La preocupación social causada por la delincuencia violenta, que produce tantos sufrimientos, es la razón principal de propuestas de actuación contra los criminales que son objeto de frecuentes controversias. Entre los delincuentes violentos se incluyen los violadores, los pederastas, los agresores domésticos y femicidas, así como secuestradores y homicidas. Todos ellos representan una grave amenaza y comparten dos propiedades comunes: sus hábitos delictivos no son fácilmente modificables y, en gran medida por ello, suelen reincidir con una frecuencia mayor que el resto de delincuentes. Es cierto que también entre estos delincuentes los hay más perseverantes que otros, pero todos ellos representan una amenaza sobre los ciudadanos contra la que debemos actuar.


Cuando acontece un delito violento, si éste recibe mucha atención en los medios de comunicación, se reclaman soluciones urgentes y drásticas para que no vuelva a suceder nunca más. Entre estas soluciones se ha propuesto la llamada "castración química". Recientemente se ha aprobado su utilización como elemento coadyuvante en el tratamiento de los delincuentes sexuales que así lo deseen y para los que, después de las debidas comprobaciones de idoneidad, sean susceptibles de recibir este tratamiento químico en el marco de un programa integral de intervención.

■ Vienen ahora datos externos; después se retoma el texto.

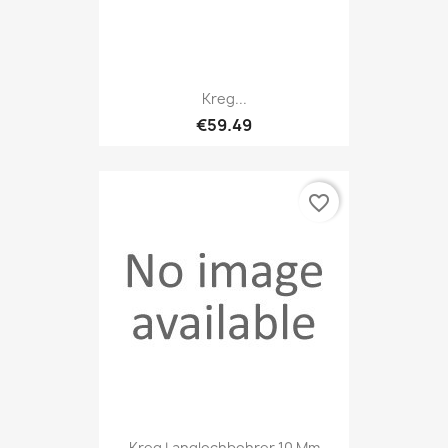
Kreg...
€59.49
favorite_border
Kreg Langlochbohrer 10 Mm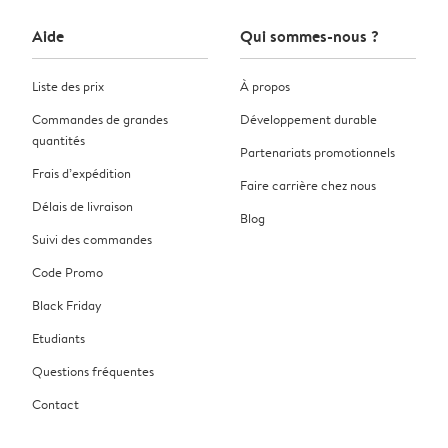
Aide
Qui sommes-nous ?
Liste des prix
À propos
Commandes de grandes
Développement durable
quantités
Partenariats promotionnels
Frais d’expédition
Faire carrière chez nous
Délais de livraison
Blog
Suivi des commandes
Code Promo
Black Friday
Etudiants
Questions fréquentes
Contact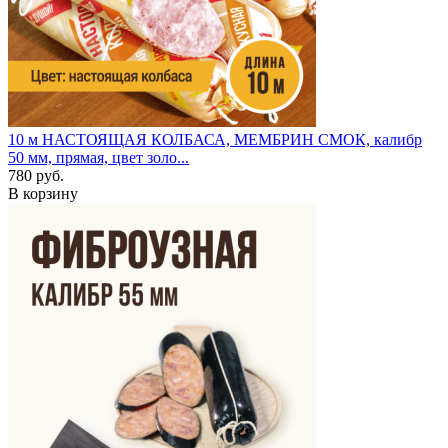
10 м
НАСТОЯЩАЯ КОЛБАСА, МЕМБРИН СМОК, калибр
50 мм, прямая, цвет золо...
780 руб.
В корзину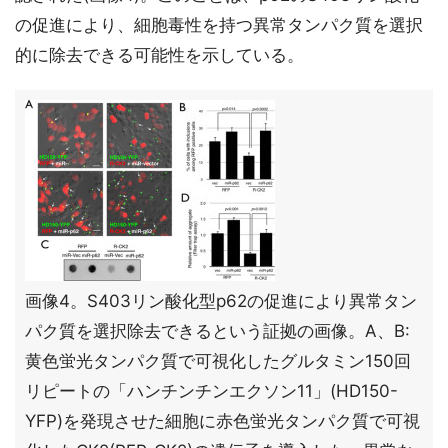
の促進により、細胞毒性を持つ異常タンパク質を選択
的に除去できる可能性を示している。
画像4。S403リン酸化型p62の促進により異常タン
パク質を選択除去できるという証拠の画像。A、B:
黄色蛍光タンパク質で可視化したグルタミン150回
リピートの「ハンチンチンエクソン11」(HD150-
YFP)を発現させた細胞に赤色蛍光タンパク質で可視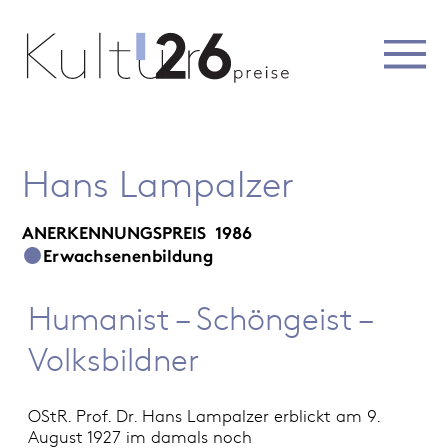
Hans Lampalzer
ANERKENNUNGSPREIS
1986
Erwachsenenbildung
Humanist – Schöngeist –
Volksbildner
OStR. Prof. Dr. Hans Lampalzer erblickt am 9.
August 1927 im damals noch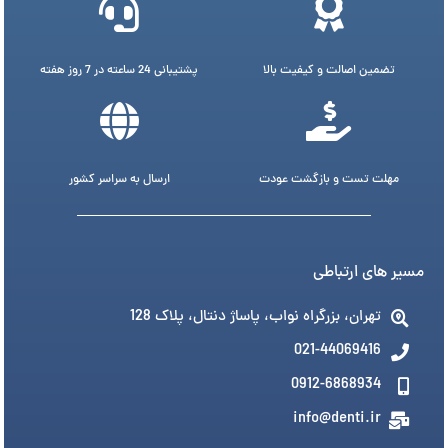
تضمین اصالت و کیفیت بالا
پشتیبانی 24 ساعته در 7 روز هفته
مهلت تست و بازگشت عودت
ارسال به سراسر کشور
مسیر های ارتباطی
تهران، بزرگراه نواب، پاساژ دنتال، پلاک 128
021-44069416
0912-6868934
info@denti.ir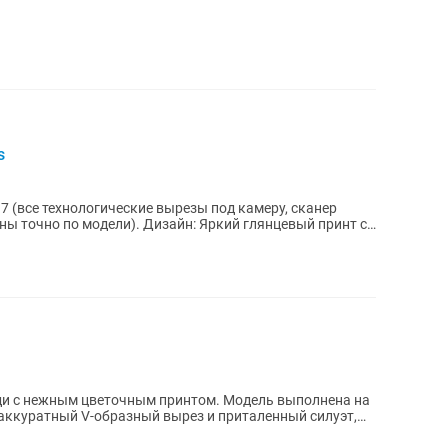
s
7 (все технологические вырезы под камеру, сканер
ы точно по модели). Дизайн: Яркий глянцевый принт с
ди с нежным цветочным принтом. Модель выполнена на
 аккуратный V-образный вырез и приталенный силуэт,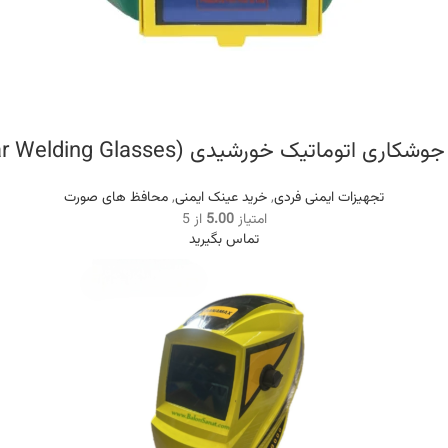
اری اتوماتیک خورشیدی (Solar Welding Glasses)
تجهیزات ایمنی فردی
,
خرید عینک ایمنی
,
محافظ های صورت
امتیاز
5.00
از 5
تماس بگیرید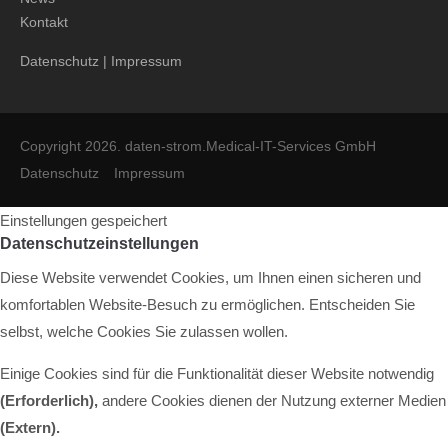
Kontakt
Datenschutz
|
Impressum
Copyright 2026. daten-strom.Medical-IT-Services GmbH
Datenschutz
Impressum
Einstellungen gespeichert
Datenschutzeinstellungen
Diese Website verwendet Cookies, um Ihnen einen sicheren und
komfortablen Website-Besuch zu ermöglichen. Entscheiden Sie
selbst, welche Cookies Sie zulassen wollen.
Einige Cookies sind für die Funktionalität dieser Website notwendig
(Erforderlich),
andere Cookies dienen der Nutzung externer Medien
(Extern)
.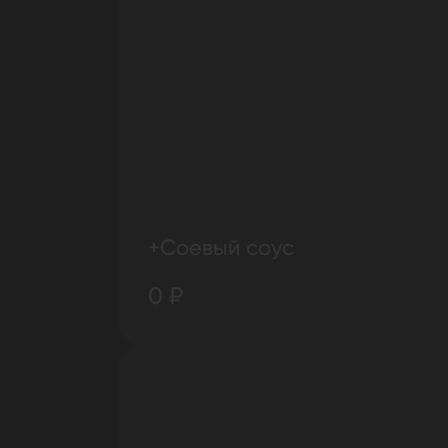
+Соевый соус
0 ₽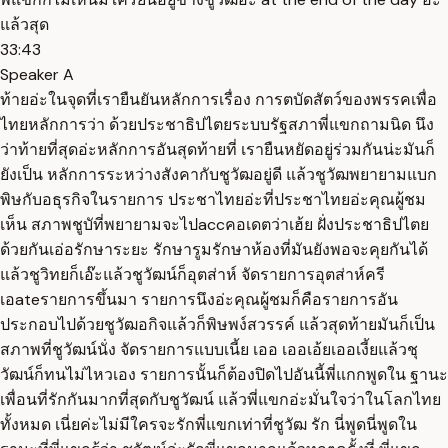
แล้วสุด
33:43
Speaker A
ท้ายอ่ะในจุดที่เรายืนยันหลักการเรื่อง การตบัดสัตว์ของพรรคเพื่อ
ไทยหลักการว่า ด้วยประชาธิปไตยระบบรัฐสภาพี่แขกถามนิด นึง
ว่าท้ายที่สุดอ่ะหลักการอันสุดท้ายที่ เรายืนหยัดอยู่ร่วมกันน่ะมันก็
ยังเป็น หลักการระหว่างสังคากับชูวัฒอยู่ดี แล้วชูวัฒพยายามแบก
พิษกับอธุรกิจในรายการ ประชาไทยอ่ะที่ประชาไทยอ่ะคุณผู้ชม
เห็น สภาพชูบัที่พยายามจะไปaccคอเดตว่าเฮ้ย ฝั่งประชาธิปไตย
ด้วยกันเอ่อรักษาระยะ รักษารูมรักษาห้องที่มันยังพอจะคุยกันได้
แล้วชูวิทยก็เอ๊ะแล้วชูวัฒน์ก็อุตส่าห์ จัดรายการอุตส่าห์ครี
เอateรายการขึ้นมา รายการนึงอ่ะคุณผู้ชมก็คือรายการอัน
ประกอบไปด้วยชูวัฒอกิจแล้วก็พิษพง์สวรรค์ แล้วสุดท้ายมันก็เป็น
สภาพที่ชูวัฒน์นั่ง จัดรายการแบบเนี้ย เออ เออเอ้ยเออเงี้ยแล้วชุ
วัฒน์ก็ทนไม่ไหวเอง รายการนั้นก็ต้องปิดไปอันนี้พี่แกกพูดใน ฐานะ
เพื่อนที่รักกันมากที่สุดกับชูวัฒน์ แล้วพี่แขกอ่ะมั่นใจว่าในโลกไทย
ทั้งหมด เนี่ยค่ะไม่มีใครจะรักพี่แขกเท่าที่ชูวัฒ รัก นี่พูดนี่พูดใน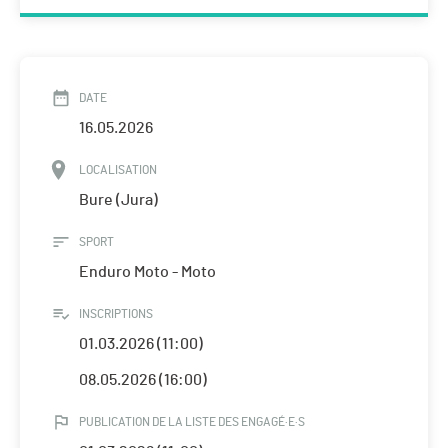
DATE
16.05.2026
LOCALISATION
Bure (Jura)
SPORT
Enduro Moto - Moto
INSCRIPTIONS
01.03.2026 (11:00)
08.05.2026 (16:00)
PUBLICATION DE LA LISTE DES ENGAGÉ·E·S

Conviene aclarar que, a pesar de que se ha repetido muchas veces, la "castración química" no es un castigo, ni una pena que se impone al delincuente sexual convicto. Es un elemento más del programa de tratamiento que se sigue con estos delincuentes. El debate sobre la "castración química", una vez admitida su eficacia en el contexto del tratamiento, se centra en las posibilidades legales y éticas que tienen las autoridades para actuar sobre delincuentes violentos que han finalizado su pena. El debate parece enquistado y las posiciones de defensores y detractores no se acercan. Sabemos que hay delincuentes violentos que potencialmente serán reincidentes y éstos se pueden identificar con relativa precisión. La anterior afirmación no es una simple especulación, ya que gracias a las técnicas de valoración de riesgo futuro de violencia, hoy se puede valorar el riesgo de forma dinámica e individualizada.


No obstante, hay pocas medidas legales para actuar contra aquellos delincuentes o ex delincuentes que presentan un alto riesgo de reincidencia violenta. ¿No hay ninguna solución eficaz?, ¿hay que esperar que vuelvan a actuar violentamente, contra una nueva víctima, para situarlos bajo control policial y penal? Encontrar nuevas soluciones requiere un cambio de orientación. Las nuevas soluciones deberán formar parte de estrategias preventivas que, necesariamente, es preciso desarrollar para reducir la delincuencia violenta.


Como sucede en el tratamiento de los problemas que afectan a la salud pública, el futuro del combate contra la delincuencia violenta pasa por prevenir su aparición. Esto se puede conseguir por medio de la gestión del riesgo de violencia en aquellos individuos con serios antecedentes violentos y especialmente en aquellos que resulten identificados como de alto riesgo. En este contexto preventivo la administración de fármacos para reducir el deseo sexual, junto con otras medidas, juega un papel importante para la evitación de las recaídas.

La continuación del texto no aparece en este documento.